• January 23rd, 2020

Omaruru cheese maker Tinkie boosts growing cottage industry

 Donna Collins

OMARURU - Health fads come and go, but one thing is for sure you cannot beat the benefits of the homemade cottage industry with its wholesome foods, especially pure farm produce with all the tasty goodness of the free-range lifestyle that goes with living out in nature.

When it comes to baking delicious bread, growing succulent vegetables, smoking mouth-watering game meat, pickling jams and condiments, making cheese then an industrious network of farmers wives living in Omaruru have just what it takes to lay on a sumptuous spread, supported by monthly markets. 

Of course, some people have that special touch when it comes to matters of the kitchen, and are truly gifted, enabling them to whip up just about any dish, recipe, treat or gourmet delight under the sun. But when it comes to cheese making you need a certain knack. 

One such lady is Omaruru cheese maker Tinkie Cornelissen, who is considered one of the boffins in her field.

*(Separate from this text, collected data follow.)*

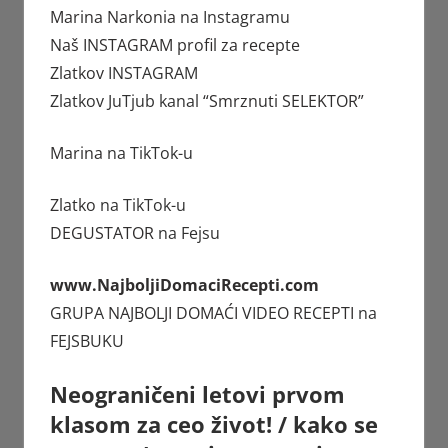
Marina Narkonia
na Instagramu
Naš INSTAGRAM profil za recepte
Zlatkov
INSTAGRAM
Zlatkov JuTjub kanal
“Smrznuti SELEKTOR”
Marina
na TikTok-u
Zlatko
na TikTok-u
DEGUSTATOR
na Fejsu
www.NajboljiDomaciRecepti.com
GRUPA
NAJBOLJI DOMAĆI VIDEO RECEPTI
na
FEJSBUKU
Neograničeni letovi prvom
klasom za ceo život! / kako se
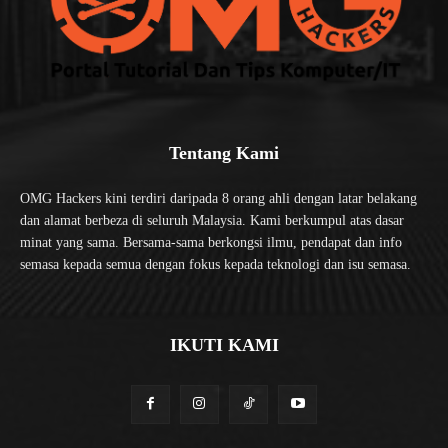
Tentang Kami
OMG Hackers kini terdiri daripada 8 orang ahli dengan latar belakang
dan alamat berbeza di seluruh Malaysia. Kami berkumpul atas dasar
minat yang sama. Bersama-sama berkongsi ilmu, pendapat dan info
semasa kepada semua dengan fokus kepada teknologi dan isu semasa.
IKUTI KAMI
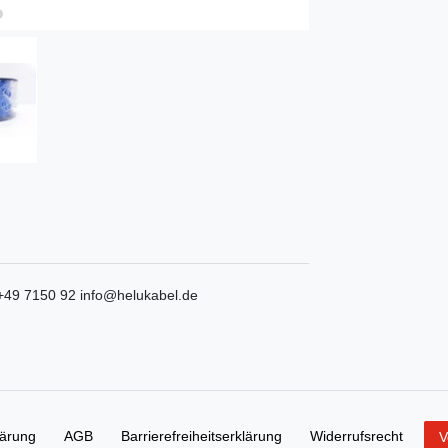
+49 7150 92
info@helukabel.de
lärung
AGB
Barrierefreiheitserklärung
Widerrufs­recht
V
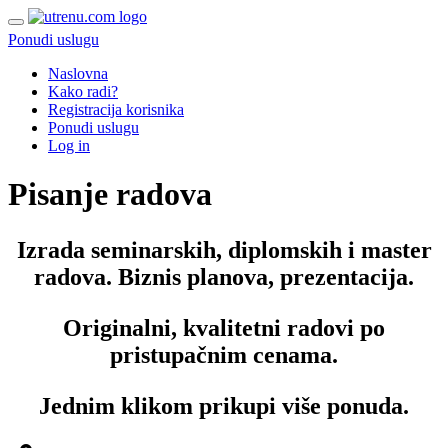
Ponudi uslugu
Naslovna
Kako radi?
Registracija korisnika
Ponudi uslugu
Log in
Pisanje radova
Izrada seminarskih, diplomskih i master
radova. Biznis planova, prezentacija.
Originalni, kvalitetni radovi po
pristupačnim cenama.
Jednim klikom prikupi više ponuda.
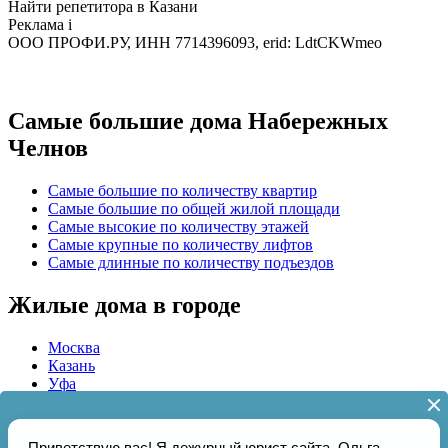
Найти репетитора в Казани
Реклама
i
ООО ПРОФИ.РУ, ИНН 7714396093, erid: LdtCKWmeo
Самые большие дома Набережных
Челнов
Самые большие по количеству квартир
Самые большие по общей жилой площади
Самые высокие по количеству этажей
Самые крупные по количеству лифтов
Самые длинные по количеству подъездов
Жилые дома в городе
Москва
Казань
Уфа
Актуальная информация о
1357
домах и
39
управляющих
жилыми домами организациях ЖКХ Набережных Челнов на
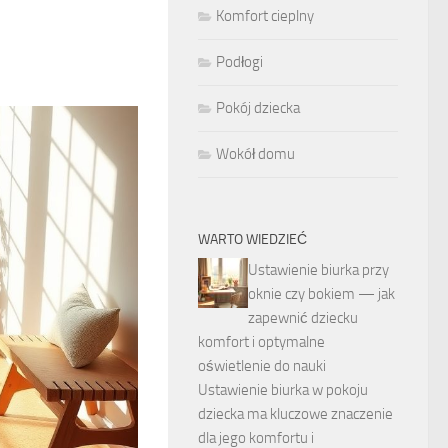
Komfort cieplny
Podłogi
Pokój dziecka
Wokół domu
WARTO WIEDZIEĆ
Ustawienie biurka przy
oknie czy bokiem — jak
zapewnić dziecku
komfort i optymalne
oświetlenie do nauki
Ustawienie biurka w pokoju
dziecka ma kluczowe znaczenie
dla jego komfortu i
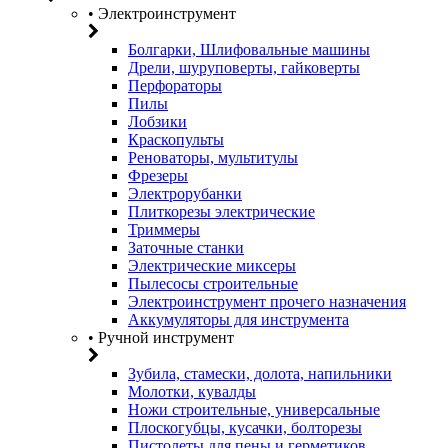
• Электроинструмент
Болгарки, Шлифовальные машины
Дрели, шуруповерты, гайковерты
Перфораторы
Пилы
Лобзики
Краскопульты
Реноваторы, мультитулы
Фрезеры
Электрорубанки
Плиткорезы электрические
Триммеры
Заточные станки
Электрические миксеры
Пылесосы строительные
Электроинструмент прочего назначения
Аккумуляторы для инструмента
• Ручной инструмент
Зубила, стамески, долота, напильники
Молотки, кувалды
Ножи строительные, универсальные
Плоскогубцы, кусачки, болторезы
Пистолеты для пены и герметиков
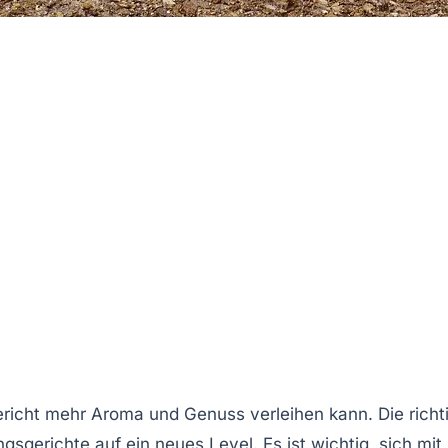
richt mehr
Aroma
und
Genuss
verleihen kann. Die richt
gsgerichte auf ein neues Level. Es ist wichtig, sich mit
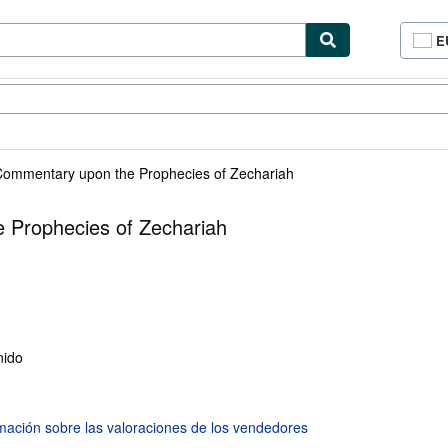
E
P
d
c
cionismo
Vendedores
Comenzar a vender
d
si
Commentary upon the Prophecies of Zechariah
 Prophecies of Zechariah
nido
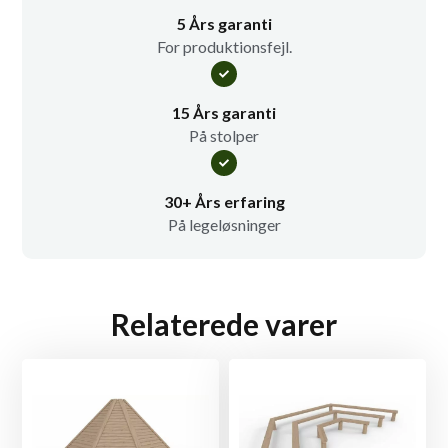
5 Års garanti
For produktionsfejl.
15 Års garanti
På stolper
30+ Års erfaring
På legeløsninger
Relaterede varer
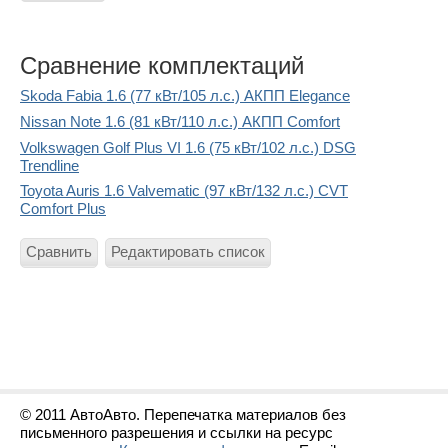
Сравнение комплектаций
Skoda Fabia 1.6 (77 кВт/105 л.с.) АКПП Elegance
Nissan Note 1.6 (81 кВт/110 л.с.) АКПП Comfort
Volkswagen Golf Plus VI 1.6 (75 кВт/102 л.с.) DSG
Trendline
Toyota Auris 1.6 Valvematic (97 кВт/132 л.с.) CVT
Comfort Plus
Сравнить
Редактировать список
© 2011 АвтоАвто. Перепечатка материалов без
письменного разрешения и ссылки на ресурс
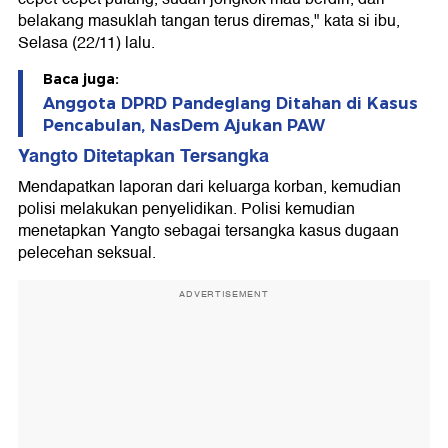
belakang masuklah tangan terus diremas," kata si ibu,
Selasa (22/11) lalu.
Baca juga:
Anggota DPRD Pandeglang Ditahan di Kasus
Pencabulan, NasDem Ajukan PAW
Yangto Ditetapkan Tersangka
Mendapatkan laporan dari keluarga korban, kemudian
polisi melakukan penyelidikan. Polisi kemudian
menetapkan Yangto sebagai tersangka kasus dugaan
pelecehan seksual.
ADVERTISEMENT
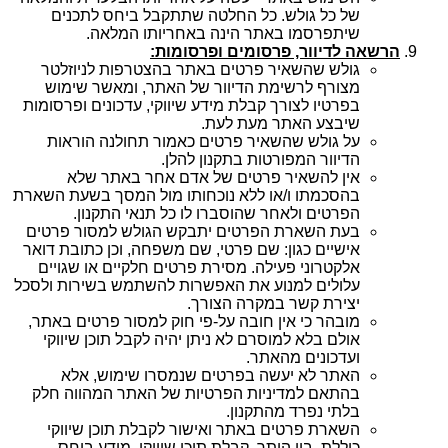
של כל גולש. כל החלטה שתתקבל ביחס לתכנים
שיתפרסמו באתר הינה באחריותו המלאה.
הרשאה לדיוור, פרסומים ופרסומות:
גולש שהשאיר פרטים באתר בהצטרפות לניוזלטר
מצורף לרשימת הדיוור של האתר, ומאשר שימוש
בפרטיו לצורך קבלת מידע שיווקי, עדכונים ופרסומות
שיבצע האתר מעת לעת.
על גולש שהשאיר פרטים כאמור תחולנה הוראות
הדיוור המפורטות בתקנון להלן.
אין להשאיר פרטים של אדם אחר באתר שלא
בהסכמתו ו/או ללא נוכחותו מול המסך בשעת השארת
הפרטים ולאחר שהוסברו לו כל תנאי התקנון.
בעת השארת הפרטים יתבקש הגולש למסור פרטים
אישיים כגון: שם פרטי, שם משפחה, וכן כתובת דואר
אלקטרוני פעילה. מסירת פרטים חלקיים או שגויים
עלולים למנוע את האפשרות להשתמש בשירות ולסכל
יצירת קשר במקרה הצורך.
מובהר כי אין חובה על-פי חוק למסור פרטים באתר,
אולם בלא למוסרם לא ניתן יהיה לקבל תוכן שיווקי
ועדכונים מהאתר.
האתר לא יעשה בפרטים שנמסרו שימוש, אלא
בהתאם למדיניות הפרטיות של האתר המהווה חלק
בלתי נפרד מהתקנון.
השארת פרטים באתר ואישור לקבלת תוכן שיווקי
כוללת, בין היתר, קבלת תוכן שיווקי, מידע ביחס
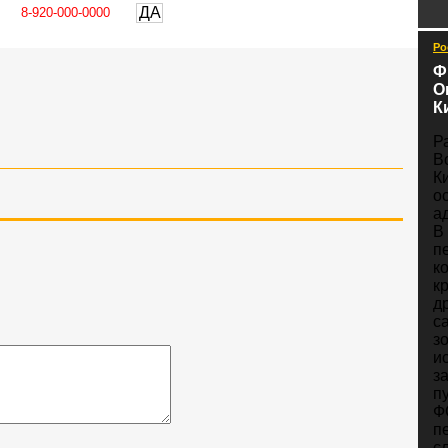
ДА
Ро
Ф
О
К
Р
В
К
о
а
В
п
к
к
д
с
з
и
з
п
Ф
п
с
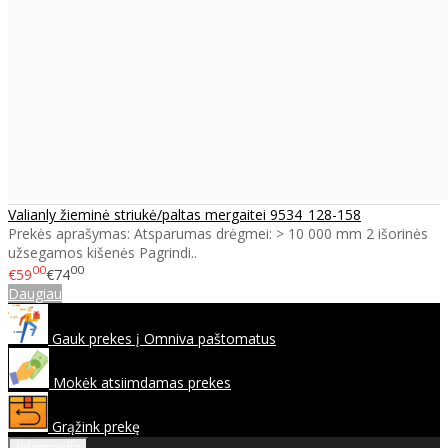
Valianly žieminė striukė/paltas mergaitei 9534_128-158
Prekės aprašymas: Atsparumas drėgmei: > 10 000 mm 2 išorinės
užsegamos kišenės Pagrindi..
00
00
€59
€74
Daugiau
Gauk prekes į Omniva paštomatus
Mokėk atsiimdamas prekes
Grąžink prekę
Informacija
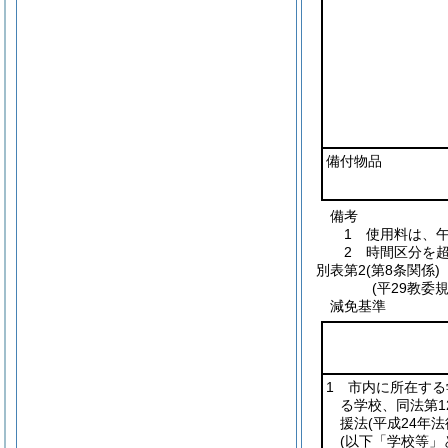
備付物品
備考
1 使用料は、
2 時間区分を
別表第2
(第8条関係)
(平29教委
減免基準
1 市内に所在す
る学校、同法第1
援法
(平成24年法
(以下「学校等」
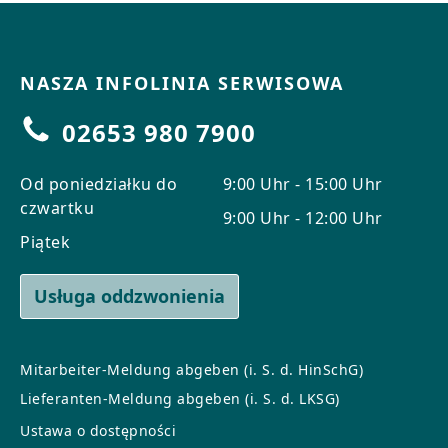
NASZA INFOLINIA SERWISOWA
02653 980 7900
Od poniedziałku do
9:00 Uhr - 15:00 Uhr
czwartku
9:00 Uhr - 12:00 Uhr
Piątek
Usługa oddzwonienia
Mitarbeiter-Meldung abgeben (i. S. d. HinSchG)
Lieferanten-Meldung abgeben (i. S. d. LKSG)
Ustawa o dostępności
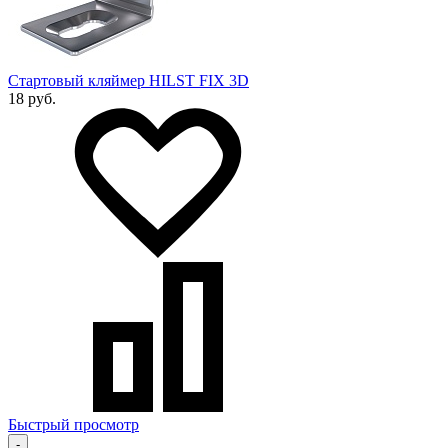
Стартовый кляймер HILST FIX 3D
18 руб.
Быстрый просмотр
-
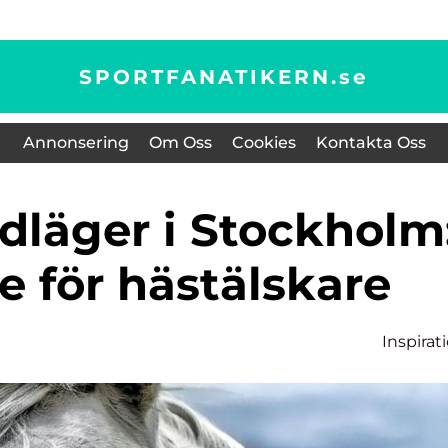
SPORTFANATIKERN.
se
Annonsering
Om Oss
Cookies
Kontakta Oss
e för hästälskare
Inspirat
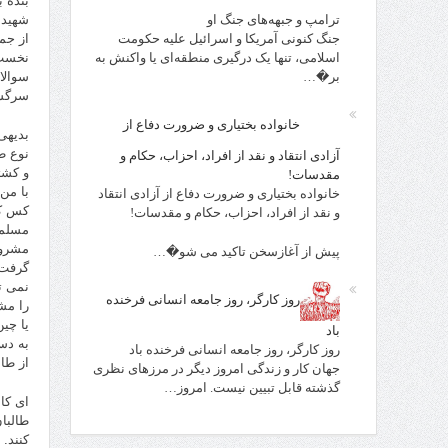
بنده 
شهید 
ترامپ و جبهه‌های جنگ او
جنگ کنونی آمریکا و اسرائیل علیه حکومت
نخست 
اسلامی، تنها یک درگیری منطقه‌ای یا واکنش به
سوالا
بر�…
سرگشا
خانواده بختیاری و ضرورت دفاع از
بدیهی
نوع طا
آزادی انتقاد و نقد از افراد، احزاب، حکام و
و کشت
مقدسات!
با من
خانواده بختیاری و ضرورت دفاع از آزادی انتقاد
کس که
و نقد از افراد، احزاب، حکام و مقدسات!
مسلما
مشروع
پیش از آغازسخن تاکید می شو�…
گرفت.
نمی ت
روز کارگر، روز جامعه انسانی فرخنده
را مش
یا چی
باد
به دس
روز کارگر، روز جامعه انسانی فرخنده باد
از طا
جهان کار و زندگی امروز دیگر در مرزهای نظری
گذشته قابل تبیین نیست. امروز…
ای کا
طالبا
کنند.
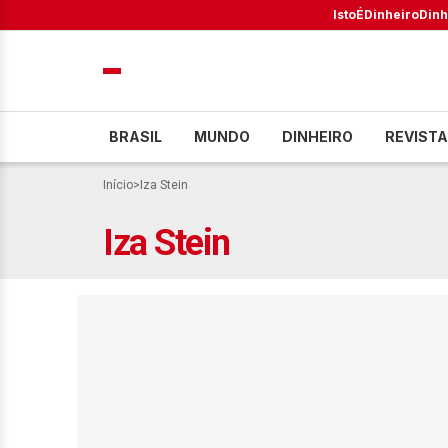
IstoÉ
Dinheiro
Dinh
BRASIL
MUNDO
DINHEIRO
REVISTA
Início
>
Iza Stein
Iza Stein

She started out six years ago, making use of the constant stream of milk that is available on her husband’s dairy farm, and was spurred on to try her hand at cheese making. 

Once she perfected her range, she went into production and soon was taking part in the popular Omaruru Farmers Market, where every second week she churned out her dairy product, to join a host of other stalls selling fresh foodstuffs.

In fact, Cornelissen mentioned that when she first started experimenting with cheese making, there were no ingredients available locally, and in order to make her range of delicious cheeses, she had to source everything from South Africa. 

Since then she has perfected her “hobby”, and apart from supplying to the market in Omaruru every second Saturday, a monthly Farmers Market in Swakopmund, she also sells fresh cheeses from her farm and even has orders from the Strand Hotel and bed and breakfast establishments. 

Cornelissen makes seven different types of cheese, including Cheddar, Feta, Brie, Camembert, Mozzarella and Blue, to mention some. What started out as a small sideline production working out of her kitchen at home has developed into something bigger, which resulted in Cornelissen setting up a separate cheese factory with all the necessary equipment to make the process flow.  

“Cheese-making in Namibia is developing and growing, with the first Omaruru Cheese Festival held last year proving to be very popular, with seven cheese makers taking part,” said Cornelissen. “We plan to hold it again next year and combine it with the Omaruru Arts Festival at the end of August, which should attract more people to the stalls, plus we are inviting a top cheese maker from South Africa to offer a demonstration course.

“I make my cheeses as I go along and stock in the coolers, because I have milk available from the cows every day,” Cornelissen said, adding that cheese making is like cooking - once you have the ingredients with a method and a recipe you can successfully make any type of cheese. 

Of course, she was not going to boast about how amazing her cheeses are but did say that she has received many compliments from her customers and many European tourists and cheese connoisseurs, who have rated her tops.   

“There are a few basic steps to cheese making, and they are the same no matter what kind of cheese you want to create, once you have mastered those steps, you can make anything,” concluded Cornelissen, who will be back at the Farmers Market in Swakopmund on 13 July with her tempting assortment of cheeses.